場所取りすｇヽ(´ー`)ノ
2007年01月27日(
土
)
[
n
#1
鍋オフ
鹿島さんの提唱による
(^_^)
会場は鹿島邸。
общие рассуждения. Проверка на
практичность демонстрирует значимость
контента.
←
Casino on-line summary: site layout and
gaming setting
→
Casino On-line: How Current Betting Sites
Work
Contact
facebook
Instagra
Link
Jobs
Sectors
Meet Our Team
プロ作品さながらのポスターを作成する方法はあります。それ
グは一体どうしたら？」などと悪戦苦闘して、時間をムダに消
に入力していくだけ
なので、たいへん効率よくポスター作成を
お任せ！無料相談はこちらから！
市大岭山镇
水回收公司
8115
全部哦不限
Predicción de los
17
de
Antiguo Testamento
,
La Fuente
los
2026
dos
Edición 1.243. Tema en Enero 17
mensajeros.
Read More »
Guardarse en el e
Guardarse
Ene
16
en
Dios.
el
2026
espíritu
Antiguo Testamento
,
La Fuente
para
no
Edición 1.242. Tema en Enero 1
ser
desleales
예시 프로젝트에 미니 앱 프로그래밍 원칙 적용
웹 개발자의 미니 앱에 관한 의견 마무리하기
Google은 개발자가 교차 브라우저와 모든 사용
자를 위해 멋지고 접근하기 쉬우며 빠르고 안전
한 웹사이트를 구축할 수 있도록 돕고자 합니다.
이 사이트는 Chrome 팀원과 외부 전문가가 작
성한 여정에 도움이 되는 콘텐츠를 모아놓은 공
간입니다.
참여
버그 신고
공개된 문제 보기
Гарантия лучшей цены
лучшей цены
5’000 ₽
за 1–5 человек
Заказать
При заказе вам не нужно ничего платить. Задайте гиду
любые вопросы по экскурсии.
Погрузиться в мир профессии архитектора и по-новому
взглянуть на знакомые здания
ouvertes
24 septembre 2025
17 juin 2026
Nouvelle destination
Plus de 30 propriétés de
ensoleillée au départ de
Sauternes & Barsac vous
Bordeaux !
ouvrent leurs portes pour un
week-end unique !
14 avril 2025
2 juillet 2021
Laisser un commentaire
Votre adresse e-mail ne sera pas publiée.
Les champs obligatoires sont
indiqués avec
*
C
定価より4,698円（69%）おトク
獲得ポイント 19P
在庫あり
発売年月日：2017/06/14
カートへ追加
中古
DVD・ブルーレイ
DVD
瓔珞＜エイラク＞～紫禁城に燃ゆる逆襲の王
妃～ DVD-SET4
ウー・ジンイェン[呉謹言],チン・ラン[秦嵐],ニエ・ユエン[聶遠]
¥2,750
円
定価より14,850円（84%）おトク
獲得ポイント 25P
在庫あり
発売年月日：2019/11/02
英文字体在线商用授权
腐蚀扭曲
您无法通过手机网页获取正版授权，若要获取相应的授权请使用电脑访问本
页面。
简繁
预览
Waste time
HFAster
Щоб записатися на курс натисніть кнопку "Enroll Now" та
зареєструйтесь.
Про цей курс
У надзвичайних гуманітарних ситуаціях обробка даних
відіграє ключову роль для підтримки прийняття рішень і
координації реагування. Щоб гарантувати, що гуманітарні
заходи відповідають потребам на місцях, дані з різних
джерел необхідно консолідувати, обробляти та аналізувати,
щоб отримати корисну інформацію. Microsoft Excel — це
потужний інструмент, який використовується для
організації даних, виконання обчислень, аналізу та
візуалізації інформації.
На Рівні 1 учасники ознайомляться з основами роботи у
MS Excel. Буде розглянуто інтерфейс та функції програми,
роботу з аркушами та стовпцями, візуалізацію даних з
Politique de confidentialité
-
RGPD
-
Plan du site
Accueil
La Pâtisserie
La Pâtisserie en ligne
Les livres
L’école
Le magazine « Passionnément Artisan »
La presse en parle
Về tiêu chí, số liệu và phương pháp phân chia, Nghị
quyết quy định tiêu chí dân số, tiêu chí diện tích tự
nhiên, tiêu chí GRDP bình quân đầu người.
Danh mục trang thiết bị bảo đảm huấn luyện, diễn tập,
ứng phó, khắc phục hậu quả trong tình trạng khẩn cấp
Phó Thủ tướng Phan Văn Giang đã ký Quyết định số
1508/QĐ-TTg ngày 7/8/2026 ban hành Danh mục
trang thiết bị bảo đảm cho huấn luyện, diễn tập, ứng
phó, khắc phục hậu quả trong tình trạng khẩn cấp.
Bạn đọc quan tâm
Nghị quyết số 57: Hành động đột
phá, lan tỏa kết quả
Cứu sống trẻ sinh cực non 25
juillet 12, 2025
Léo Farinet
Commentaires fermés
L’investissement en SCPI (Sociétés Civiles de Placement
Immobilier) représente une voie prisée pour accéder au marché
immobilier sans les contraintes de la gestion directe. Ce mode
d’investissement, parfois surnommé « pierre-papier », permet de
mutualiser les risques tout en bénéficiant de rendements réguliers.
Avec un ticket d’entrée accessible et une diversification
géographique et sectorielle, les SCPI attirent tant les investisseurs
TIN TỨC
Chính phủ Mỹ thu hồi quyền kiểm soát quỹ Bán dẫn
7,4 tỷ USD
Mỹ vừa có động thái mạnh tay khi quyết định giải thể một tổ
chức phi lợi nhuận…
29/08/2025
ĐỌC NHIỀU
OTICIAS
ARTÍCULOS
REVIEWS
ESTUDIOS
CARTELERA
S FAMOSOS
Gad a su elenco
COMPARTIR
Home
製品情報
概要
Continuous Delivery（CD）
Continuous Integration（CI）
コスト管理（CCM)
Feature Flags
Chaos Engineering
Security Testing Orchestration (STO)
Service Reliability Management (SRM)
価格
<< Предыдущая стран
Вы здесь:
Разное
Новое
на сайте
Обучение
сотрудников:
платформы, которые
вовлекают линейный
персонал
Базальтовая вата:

— About this exercise —
Please transcribe all of the entries precisely.

— Answer —
場所取りすｇヽ(´ー`)ノ
2007年01月27日(
土
)
[
n
#1
鍋オフ
鹿島さんの提唱による
(^_^)
会場は鹿島邸。
общие рассуждения. Проверка на
практичность демонстрирует значимость
контента.
←
Casino on-line summary: site layout and
gaming setting
→
Casino On-line: How Current Betting Sites
Work
Contact
facebook
Instagra
Link
Jobs
Sectors
Meet Our Team
プロ作品さながらのポスターを作成する方法はあります。それ
グは一体どうしたら？」などと悪戦苦闘して、時間をムダに消
に入力していくだけ
なので、たいへん効率よくポスター作成を
お任せ！無料相談はこちらから！
市大岭山镇
水回收公司
8115
全部哦不限
Predicción de los
17
de
Antiguo Testamento
,
La Fuente
los
2026
dos
Edición 1.243. Tema en Enero 17
mensajeros.
Read More »
Guardarse en el e
Guardarse
Ene
16
en
Dios.
el
2026
espíritu
Antiguo Testamento
,
La Fuente
para
no
Edición 1.242. Tema en Enero 1
ser
desleales
예시 프로젝트에 미니 앱 프로그래밍 원칙 적용
웹 개발자의 미니 앱에 관한 의견 마무리하기
Google은 개발자가 교차 브라우저와 모든 사용
자를 위해 멋지고 접근하기 쉬우며 빠르고 안전
한 웹사이트를 구축할 수 있도록 돕고자 합니다.
이 사이트는 Chrome 팀원과 외부 전문가가 작
성한 여정에 도움이 되는 콘텐츠를 모아놓은 공
간입니다.
참여
버그 신고
공개된 문제 보기
Гарантия лучшей цены
лучшей цены
5’000 ₽
за 1–5 человек
Заказать
При заказе вам не нужно ничего платить. Задайте гиду
любые вопросы по экскурсии.
Погрузиться в мир профессии архитектора и по-новому
взглянуть на знакомые здания
ouvertes
24 septembre 2025
17 juin 2026
Nouvelle destination
Plus de 30 propriétés de
ensoleillée au départ de
Sauternes & Barsac vous
Bordeaux !
ouvrent leurs portes pour un
week-end unique !
14 avril 2025
2 juillet 2021
Laisser un commentaire
Votre adresse e-mail ne sera pas publiée.
Les champs obligatoires sont
indiqués avec
*
C
定価より4,698円（69%）おトク
獲得ポイント 19P
在庫あり
発売年月日：2017/06/14
カートへ追加
中古
DVD・ブルーレイ
DVD
瓔珞＜エイラク＞～紫禁城に燃ゆる逆襲の王
妃～ DVD-SET4
ウー・ジンイェン[呉謹言],チン・ラン[秦嵐],ニエ・ユエン[聶遠]
¥2,750
円
定価より14,850円（84%）おトク
獲得ポイント 25P
在庫あり
発売年月日：2019/11/02
英文字体在线商用授权
腐蚀扭曲
您无法通过手机网页获取正版授权，若要获取相应的授权请使用电脑访问本
页面。
简繁
预览
Waste time
HFAster
Щоб записатися на курс натисніть кнопку "Enroll Now" та
зареєструйтесь.
Про цей курс
У надзвичайних гуманітарних ситуаціях обробка даних
відіграє ключову роль для підтримки прийняття рішень і
координації реагування. Щоб гарантувати, що гуманітарні
заходи відповідають потребам на місцях, дані з різних
джерел необхідно консолідувати, обробляти та аналізувати,
щоб отримати корисну інформацію. Microsoft Excel — це
потужний інструмент, який використовується для
організації даних, виконання обчислень, аналізу та
візуалізації інформації.
На Рівні 1 учасники ознайомляться з основами роботи у
MS Excel. Буде розглянуто інтерфейс та функції програми,
роботу з аркушами та стовпцями, візуалізацію даних з
Politique de confidentialité
-
RGPD
-
Plan du site
Accueil
La Pâtisserie
La Pâtisserie en ligne
Les livres
L’école
Le magazine « Passionnément Artisan »
La presse en parle
Về tiêu chí, số liệu và phương pháp phân chia, Nghị
quyết quy định tiêu chí dân số, tiêu chí diện tích tự
nhiên, tiêu chí GRDP bình quân đầu người.
Danh mục trang thiết bị bảo đảm huấn luyện, diễn tập,
ứng phó, khắc phục hậu quả trong tình trạng khẩn cấp
Phó Thủ tướng Phan Văn Giang đã ký Quyết định số
1508/QĐ-TTg ngày 7/8/2026 ban hành Danh mục
trang thiết bị bảo đảm cho huấn luyện, diễn tập, ứng
phó, khắc phục hậu quả trong tình trạng khẩn cấp.
Bạn đọc quan tâm
Nghị quyết số 57: Hành động đột
phá, lan tỏa kết quả
Cứu sống trẻ sinh cực non 25
juillet 12, 2025
Léo Farinet
Commentaires fermés
L’investissement en SCPI (Sociétés Civiles de Placement
Immobilier) représente une voie prisée pour accéder au marché
immobilier sans les contraintes de la gestion directe. Ce mode
d’investissement, parfois surnommé « pierre-papier », permet de
mutualiser les risques tout en bénéficiant de rendements réguliers.
Avec un ticket d’entrée accessible et une diversification
géographique et sectorielle, les SCPI attirent tant les investisseurs
TIN TỨC
Chính phủ Mỹ thu hồi quyền kiểm soát quỹ Bán dẫn
7,4 tỷ USD
Mỹ vừa có động thái mạnh tay khi quyết định giải thể một tổ
chức phi lợi nhuận…
29/08/2025
ĐỌC NHIỀU
OTICIAS
ARTÍCULOS
REVIEWS
ESTUDIOS
CARTELERA
S FAMOSOS
Gad a su elenco
COMPARTIR
Home
製品情報
概要
Continuous Delivery（CD）
Continuous Integration（CI）
コスト管理（CCM)
Feature Flags
Chaos Engineering
Security Testing Orchestration (STO)
Service Reliability Management (SRM)
価格
<< Предыдущая стран
Вы здесь:
Разное
Новое
на сайте
Обучение
сотрудников:
платформы, которые
вовлекают линейный
персонал
Базальтовая вата:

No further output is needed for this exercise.